两人将夕照楼的事情大致的现划了一下,陆尔雅又拿出自己拟好的五种菜谱给他,正要准备转身出内厅,却听宫少穹在他身后捉道:“司徒若给你的信,你还没有看?”
陆尔雅脚步一顿,这个事情她真的给忘记了,不过很是好奇这司徒若给自己留了信,他怎么会知道,而且还知道自己没有看过,难道他知道那信里的内容么,看来自己今天回去一定要记得看看,为什么他们都很关心自己到底有没有看那封信。
便道:“我会看。”
宫少穹“噢”的应了一声,不在说这个话题,与陆尔雅一起走到外厅,去叫来了个小厮,叫他跟着陆尔雅她们去见夜狂澜的儿子。
在说陆尔雅,去看望小宝回来,天色也已经不早了,便没有什么机会在去游玩,而且又累,所以便直接回了将军府里。

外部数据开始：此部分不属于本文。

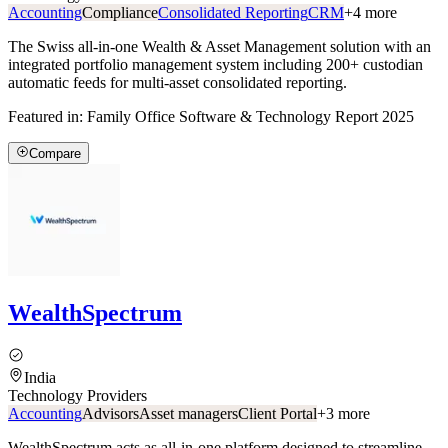
Accounting
Compliance
Consolidated Reporting
CRM
+
4
more
The Swiss all-in-one Wealth & Asset Management solution with an
integrated portfolio management system including 200+ custodian
automatic feeds for multi-asset consolidated reporting.
Featured in:
Family Office Software & Technology Report 2025
Compare
WealthSpectrum
India
Technology Providers
Accounting
Advisors
Asset managers
Client Portal
+
3
more
WealthSpectrum acts as all-in-one platform designed to streamline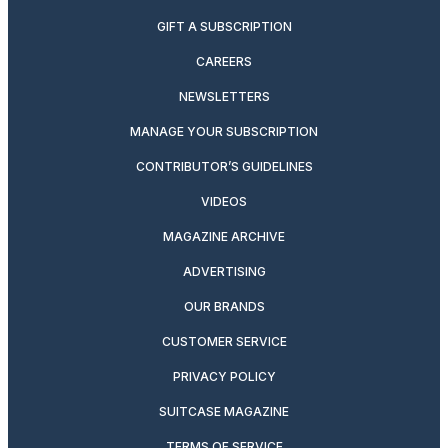
GIFT A SUBSCRIPTION
CAREERS
NEWSLETTERS
MANAGE YOUR SUBSCRIPTION
CONTRIBUTOR’S GUIDELINES
VIDEOS
MAGAZINE ARCHIVE
ADVERTISING
OUR BRANDS
CUSTOMER SERVICE
PRIVACY POLICY
SUITCASE MAGAZINE
TERMS OF SERVICE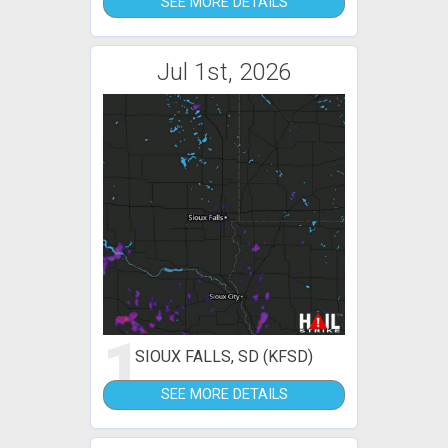
SEE MORE DETAILS
Jul 1st, 2026
1
SIOUX FALLS, SD (KFSD)
SEE MORE DETAILS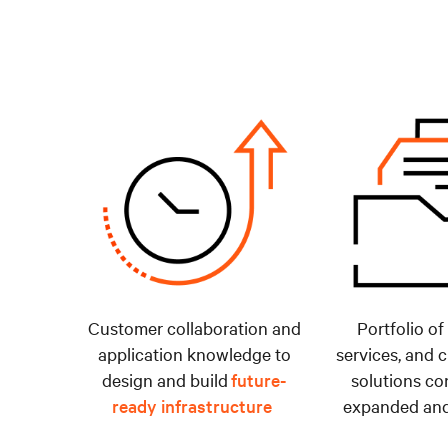
Customer collaboration and
Portfolio of
application knowledge to
services, and 
design and build
future-
solutions co
ready infrastructure
expanded and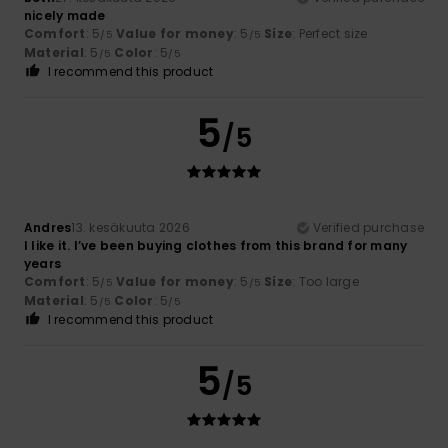
nicely made
Comfort
: 5
Value for money
: 5
Size
: Perfect size
/5
/5
Material
: 5
Color
: 5
/5
/5
I recommend this product
5
/5
Andres
13. kesäkuuta 2026
Verified purchase
I like it. I’ve been buying clothes from this brand for many
years
Comfort
: 5
Value for money
: 5
Size
: Too large
/5
/5
Material
: 5
Color
: 5
/5
/5
I recommend this product
5
/5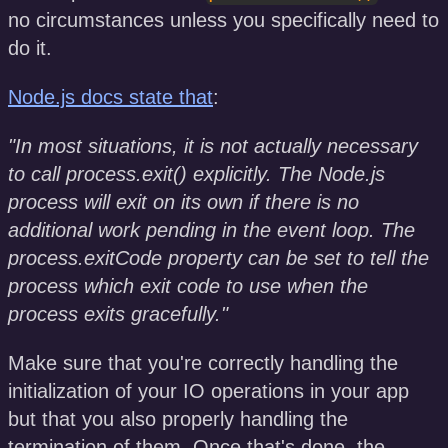
no circumstances unless you specifically need to
do it.
Node.js docs state that
:
"In most situations, it is not actually necessary
to call process.exit() explicitly. The Node.js
process will exit on its own if there is no
additional work pending in the event loop. The
process.exitCode property can be set to tell the
process which exit code to use when the
process exits gracefully."
Make sure that you're correctly handling the
initialization of your IO operations in your app
but that you also properly handling the
termination of them. Once that's done, the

一进大门,云管家便在门房那里候着她们,见他们回来,迎上去便道:“二公子,二夫人,公主有事情,还要麻烦请你们先去大厅里一趟呢。”
相望一眼,想不出是个什么事情,连叫她们换个衣服的时间也没有么?上官北捷便问道:“云管家,可是出了什么重要的事情,非要我们现在去不可么?”
云管家很是复杂的看了陆尔雅一眼,只道:“这个属下不好说,还是先去大厅里吧!”
陆尔雅直觉,与自己有关系,难道是在外面做生意的事情叫延平公主给发现了么?
吩咐了长亭跟着皎月蔷薇帮忙把睡着了的孩子先抱回去,上官北捷跟陆尔雅这才去了大厅里。
此刻这大厅中除了上官争雄,但凡是上官家的家眷们都在,而且连被上官北捷打发到了洗衣服的七巧夫人和去了娘家的夜瑶也在。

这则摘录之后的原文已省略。